Lucia tried to think what he meant by that comment. “It’s not just that,” she said softly.
“Then what is it?”
She didn’t want to tell Jessup what she was truly worried about now, but if she was serious about wanting to spend the rest of her days with him, she knew she needed to trust him in a way she had never trusted another man, even dear Armand. “I’m concerned…that Sapphire may have feelings for Mr. Thixton.”
He raised a bushy eyebrow. “I see. Well, that could complicate matters, couldn’t it?”
“Perhaps.” Lucia smiled, reaching up to smooth the frown lines around Jessup’s mouth. “You know, mon chèr, you’re very handsome when you wear that concerned look on your face.”
“It’s only that I would not want to see her hurt if he doesn’t feel the same for her, which perhaps he does not,” he said gently, “since he obviously intends to make his departure shortly.”
“You never know what will transpire. You haven’t seen the way Thixton looks at my Sapphire,” she continued. “Across a ballroom, from across the theater. I don’t care what he says, I know men and I know he’s attracted to her. Fiercely, I suspect.”
“My love, I don’t recall Sapphire saying she was any too fond of him. What was it she called him the other night when his name was brought up in conversation? An arrogant, blustering—”
“Blockhead,” Lucia finished for him, leaning to brush her lips against his. “I’m off to shop now, but I will see you Saturday evening if that still suits you. Your house.” She drew her finger under his chin teasingly as she walked away. “Your bedchamber…”
13
“Good lord a’mighty, Hattie, did you see ’im?” Odelia hurried behind her companion down the narrow, dark servants’ hall, balancing the heavy tray of dirty glasses in her arms. The sound of the orchestra in the ballroom playing a waltz could be faintly heard behind them.

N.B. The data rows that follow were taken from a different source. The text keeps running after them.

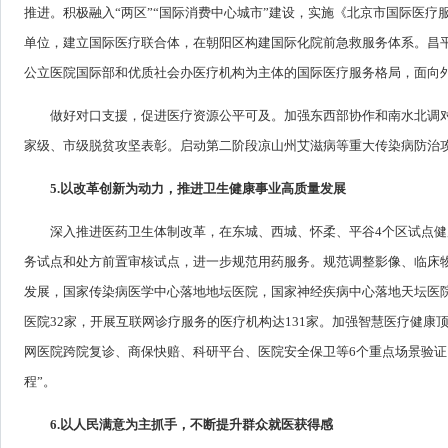
推进。积极融入“两区”“国际消费中心城市”建设，实施《北京市国际医疗
单位，建立国际医疗联合体，在朝阳区构建国际化院前急救服务体系。昌
公立医院国际部和优质社会办医疗机构为主体的国际医疗服务格局，面向
做好对口支援，促进医疗资源公平可及。加强东西部协作和南水北调对
家级、市级脱贫攻坚表彰。启动第二阶段凉山州艾滋病等重大传染病防治
5.以改革创新为动力，推进卫生健康事业高质量发展
深入推进医药卫生体制改革，在东城、西城、怀柔、平谷4个区试点
务试点和处方前置审核试点，进一步规范用药服务。规范调整影像、临床
发展，国家传染病医学中心落地地坛医院，国家神经疾病中心落地天坛医院
医院32家，开展互联网诊疗服务的医疗机构达131家。加强智慧医疗健康
网医院跨院复诊、商保快赔、科研平台、医院安全保卫等6个重点场景验证
程”。
6.以人民满意为主抓手，不断提升群众就医获得感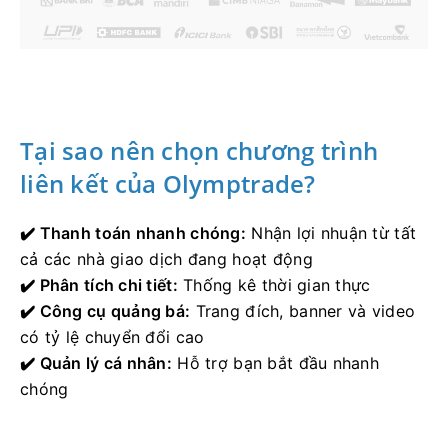
Tại sao nên chọn chương trình
liên kết của Olymptrade?
✔️ Thanh toán nhanh chóng:
Nhận lợi nhuận từ tất
cả các nhà giao dịch đang hoạt động
✔️ Phân tích chi tiết:
Thống kê thời gian thực
✔️ Công cụ quảng bá:
Trang đích, banner và video
có tỷ lệ chuyển đổi cao
✔️ Quản lý cá nhân:
Hỗ trợ bạn bắt đầu nhanh
chóng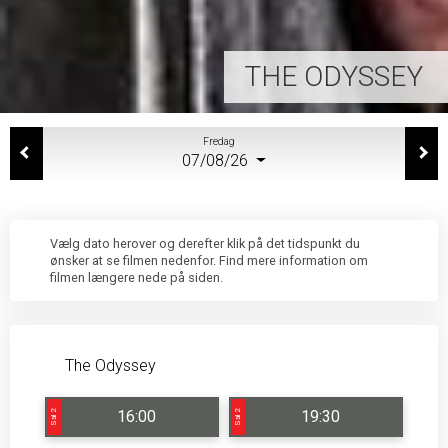
THE ODYSSEY
Fredag
07/08/26
Vælg dato herover og derefter klik på det tidspunkt du
ønsker at se filmen nedenfor. Find mere information om
filmen længere nede på siden.
The Odyssey
16:00
19:30
Sal 2
Sal 2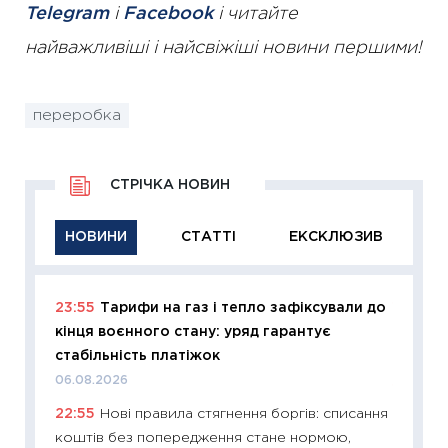
Telegram
і
Facebook
і читайте
найважливіші і найсвіжіші новини першими!
переробка
СТРІЧКА НОВИН
НОВИНИ
СТАТТІ
ЕКСКЛЮЗИВ
23:55
Тарифи на газ і тепло зафіксували до
11:29
Як
кінця воєнного стану: уряд гарантує
інвест
стабільність платіжок
21.07.20
06.08.2026
11:26
Як
22:55
Нові правила стягнення боргів: списання
ризики
коштів без попередження стане нормою,
облігац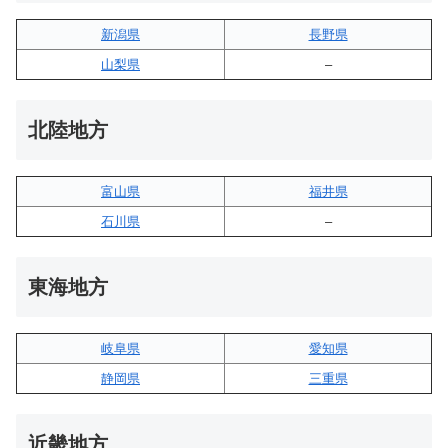
新潟県
長野県
山梨県
–
北陸地方
富山県
福井県
石川県
–
東海地方
岐阜県
愛知県
静岡県
三重県
近畿地方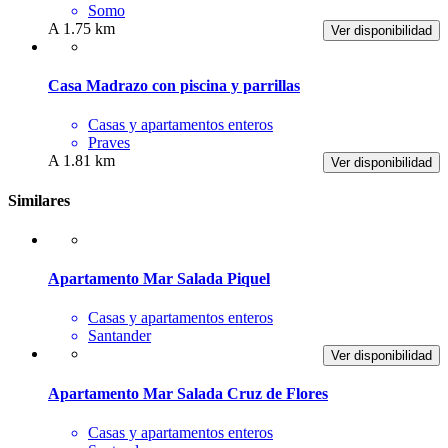
Somo
A 1.75 km
Ver disponibilidad
Casa Madrazo con piscina y parrillas
Casas y apartamentos enteros
Praves
A 1.81 km
Ver disponibilidad
Similares
Apartamento Mar Salada Piquel
Casas y apartamentos enteros
Santander
Ver disponibilidad
Apartamento Mar Salada Cruz de Flores
Casas y apartamentos enteros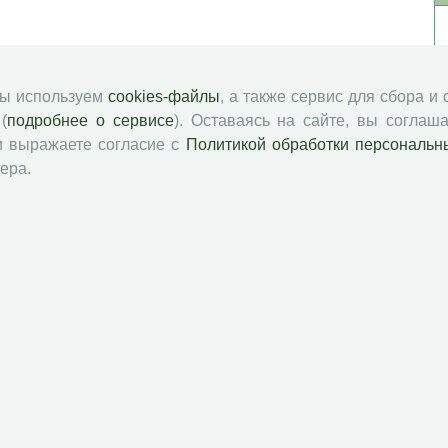
мы используем
cookies-файлы
, а также сервис для сбора и
(
подробнее о сервисе
). Оставаясь на сайте, вы соглаша
и выражаете согласие с
Политикой обработки персональн
ера.
й академии наук
Attribution-NonCommercial-NoDerivatives 4.0 International License
 и распространять без дополнительного разрешения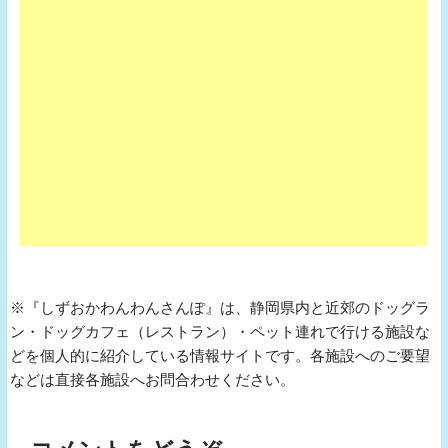
※『しずおかわんわんさんぽ』は、静岡県内と近郊のドッグラ
ン・ドッグカフェ（レストラン）・ペット連れで行ける施設な
どを個人的に紹介している情報サイトです。各施設へのご要望
などは直接各施設へお問合わせください。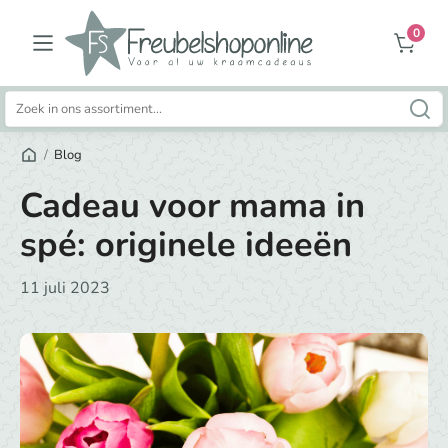
0
Zoeken
naar:
/
Blog
Cadeau voor mama in
spé: originele ideeën
11 juli 2023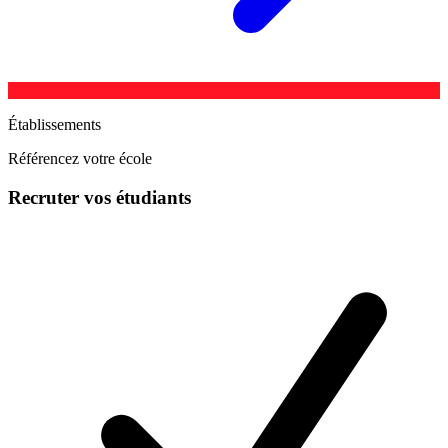
Établissements
Référencez votre école
Recruter vos étudiants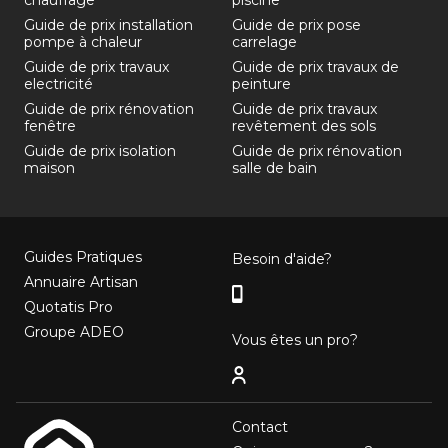
Guide de prix installation
Guide de prix pose
pompe à chaleur
carrelage
Guide de prix travaux
Guide de prix travaux de
electricité
peinture
Guide de prix rénovation
Guide de prix travaux
fenêtre
revêtement des sols
Guide de prix isolation
Guide de prix rénovation
maison
salle de bain
Guides Pratiques
Besoin d'aide?
Annuaire Artisan
Quotatis Pro
Groupe ADEO
Vous êtes un pro?
Contact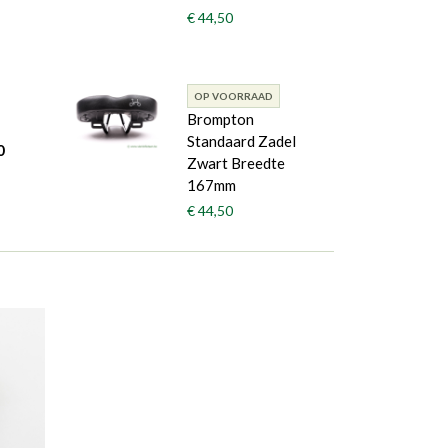
€ 44,50
OP VOORRAAD
Brompton
Standaard Zadel
0
Zwart Breedte
167mm
€ 44,50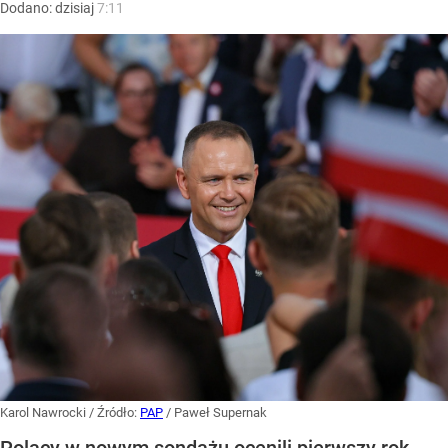
Dodano:
dzisiaj
7:11
Karol Nawrocki
/ Źródło:
PAP
/
Paweł Supernak
Polacy w nowym sondażu ocenili pierwszy rok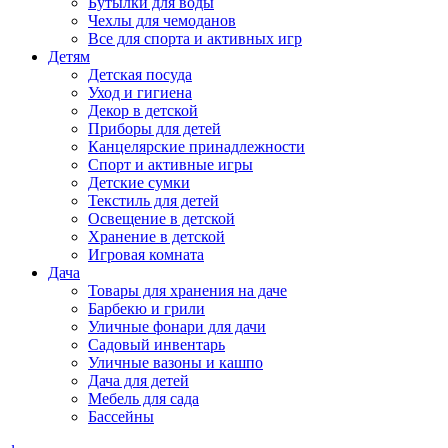
Бутылки для воды
Чехлы для чемоданов
Все для спорта и активных игр
Детям
Детская посуда
Уход и гигиена
Декор в детской
Приборы для детей
Канцелярские принадлежности
Спорт и активные игры
Детские сумки
Текстиль для детей
Освещение в детской
Хранение в детской
Игровая комната
Дача
Товары для хранения на даче
Барбекю и грили
Уличные фонари для дачи
Садовый инвентарь
Уличные вазоны и кашпо
Дача для детей
Мебель для сада
Бассейны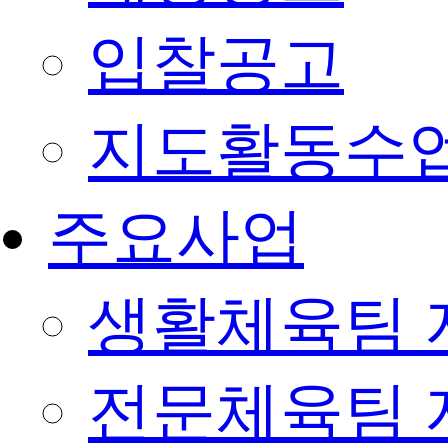
입찰공고
지도활동수
주요사업
생활체육팀 
전문체육팀 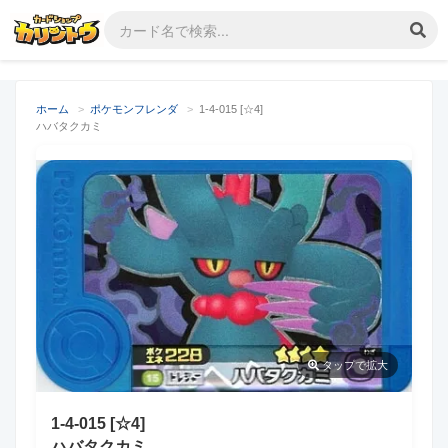
ホーム
>
ポケモンフレンダ
>
1-4-015 [☆4]
ハバタクカミ
タップ
で拡大
1-4-015 [☆4]
ハバタクカミ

“It’s no wonder all the ladies is faintin’ left and right,” Hattie agreed excitedly over her shoulder. “I don’t know if I’ve even seen a man as good-lookin’ as that.” The unwieldy tray in her arms tipped slightly. “Whoa,” she cried, turning back to rebalance it. “I jest don’t see why m’lord don’t pay for candles in the halls, much as he’s worth, the old skinflint.”
“Can’t be buyin’ candles,” Odelia offered. She had a terrible itch under her nose, but she couldn’t scratch it and balance all the dishes on the tray. If she broke a single glass, Mrs. Paxton, the housekeeper, would have her hide and a month’s pay, too. “Not when he’s got to be payin’ for all them ’spensive gowns the missus is always buyin’.” Odelia tried to wiggle her nose to relieve the itch. “You see what she was wearin’ tonight?”
“I seen it, all right. Scared me, all them feathers. Look like she was gonna take off flyin’ down the grand staircase or somethin’.” Hattie halted at the door at the end of the dismal hallway that smelled of mildew and rodent droppings. Balancing carefully, she lifted one foot and kicked the door twice and a third time for good measure. Then she backed up and leaned her shoulders against the wall to try to relieve the ache in her arms from the weight of the tray, which was now more of an annoyance than her itchy nose.
Hattie had been carrying these heavy trays of glasses and fine china back and forth from the pantry or the kitchen to the main house since dawn, first to set all the tables in all the rooms. Lady Harris liked her guests to be able to enjoy their refreshments in every room. Now Hattie and Odelia were to clean up dirty glasses and replace them with new ones until the party ended, which would probably be at dawn. Hattie didn’t understand why these haughty-taughties couldn’t drink from the same glass more than once, but it wasn’t her place to say so.